But BHCA President Keith Koch said if the funding never materializes there will just be a vacant lot.
“I want you to come up with a logical conclusion about why you want grass,” Koch said.
If the BHCA gets the building, it plans to put a roof on it by October and gradually attempt to get the funding to restore it as a community center for the arts, hotel, restaurant and apartment space. Koch said the group has about $138,000 in donations and pledges to mobilize on the project.
Borough Council President and IDA member Frank “Buddy” Halderman is not so sure those plans would pan out.

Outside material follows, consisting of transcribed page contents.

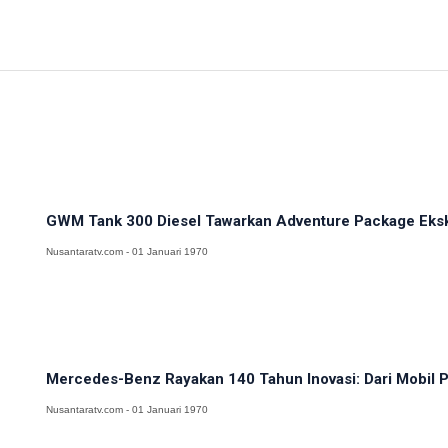
GWM Tank 300 Diesel Tawarkan Adventure Package Eksklu
Nusantaratv.com - 01 Januari 1970
Mercedes-Benz Rayakan 140 Tahun Inovasi: Dari Mobil Pe
Nusantaratv.com - 01 Januari 1970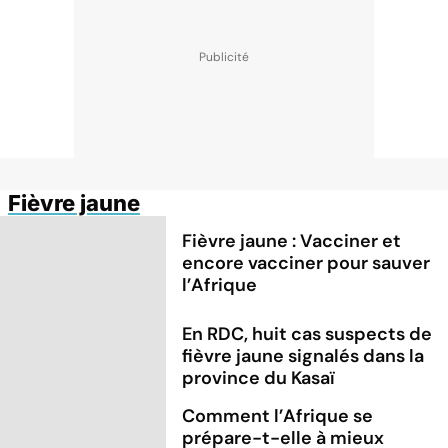
Fièvre jaune
Fièvre jaune : Vacciner et
encore vacciner pour sauver
l’Afrique
En RDC, huit cas suspects de
fièvre jaune signalés dans la
province du Kasaï
Comment l’Afrique se
prépare-t-elle à mieux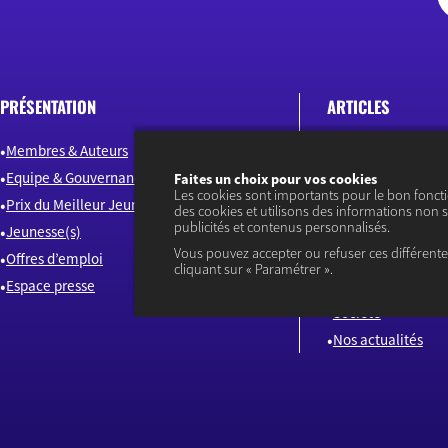
PRÉSENTATION
ARTICLES
Membres & Auteurs
Emploi & Compét
Equipe & Gouvernance
Environnement & 
Faites un choix pour vos cookies
Les cookies sont importants pour le bon fonct
Prix du Meilleur Jeune Économiste
Finance
des cookies et utilisons des informations non s
publicités et contenus personnalisés.
Jeunesse(s)
Industrie & Innova
Vous pouvez accepter ou refuser ces différent
Offres d’emploi
Macroéconomie
cliquant sur « Paramétrer ».
Espace presse
Monde
Société
Nos actualités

He said much of the BHCA funding is in the form of pledges that have not been collected and banked and the costs could continue to rise. The estimate on the roof from Hanley Construction is nearly $150,000 without the additional costs of prevailing wage if public funding is used.
In addition, the group would have to purchase the building from the IDA for the cost that the borough has put into it, which is now about $40,000.

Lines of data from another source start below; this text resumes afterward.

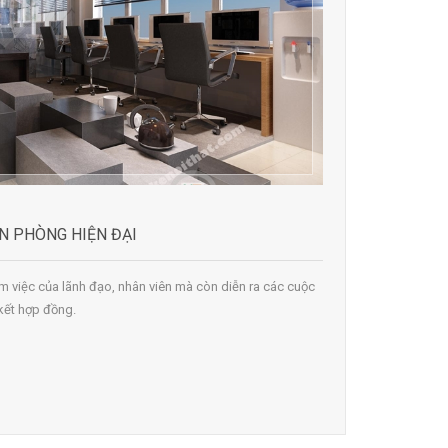
ĂN PHÒNG HIỆN ĐẠI
m việc của lãnh đạo, nhân viên mà còn diễn ra các cuộc
 kết hợp đồng.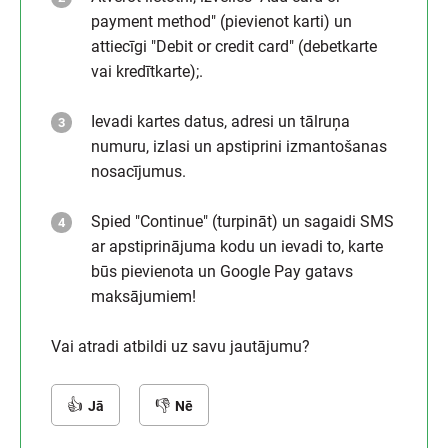
payment method" (pievienot karti) un
attiecīgi "Debit or credit card" (debetkarte
vai kredītkarte);.
Ievadi kartes datus, adresi un tālruņa
numuru, izlasi un apstiprini izmantošanas
nosacījumus.
Spied "Continue" (turpināt) un sagaidi SMS
ar apstiprinājuma kodu un ievadi to, karte
būs pievienota un Google Pay gatavs
maksājumiem!
Vai atradi atbildi uz savu jautājumu?
Jā
Nē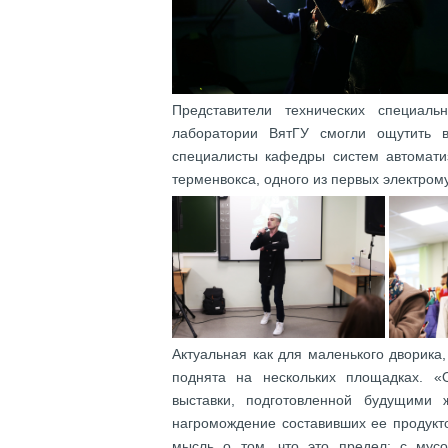
Представители технических специал
лаборатории ВятГУ смогли ощутить 
специалисты кафедры систем автомати
терменвокса, одного из первых электром
Актуальная как для маленького дворика
поднята на нескольких площадках. «
выставки, подготовленной будущими 
нагромождение составивших ее продукт
мысль о том, что это предел: с мус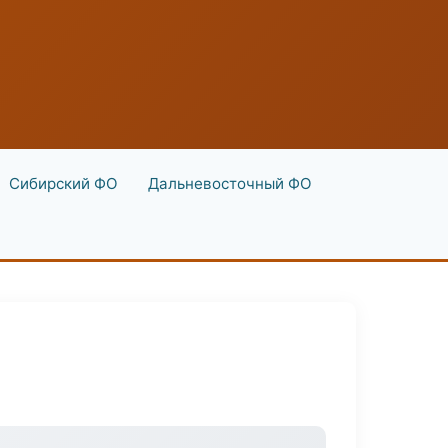
Сибирский ФО
Дальневосточный ФО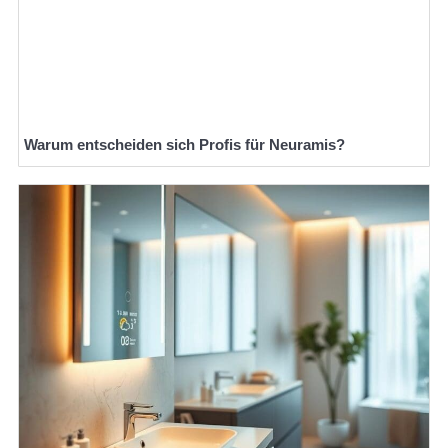
Warum entscheiden sich Profis für Neuramis?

“I actually support saving the Garman,” he said. “I just don’t think financially it’s going to happen.”
IDA member Matt Hill echoed those concerns, saying he would like to see a step-by-step plan of how much the project would cost and milestones of when certain work would be completed.
In order to get the chance at the Garman, the BHCA would need the IDA to reverse course and vote in favor of adopting the alternate plan.
After a hearing Monday, President Judge Thomas King Kistler gave the BHCA an additional two weeks to present information on why it should be awarded the building.
It will get its final chance at a 5 p.m. meeting Aug. 26, which will be followed by an IDA executive session where it will come to a decision. If it decides to stick with Kervandjian’s plan, it will submit that information to Kistler, but if the board members decide to reverse course it must take official action at the next meeting.
Kister wrote in his decision that if the IDA doesn’t change its mind he will act on the request without further hearing.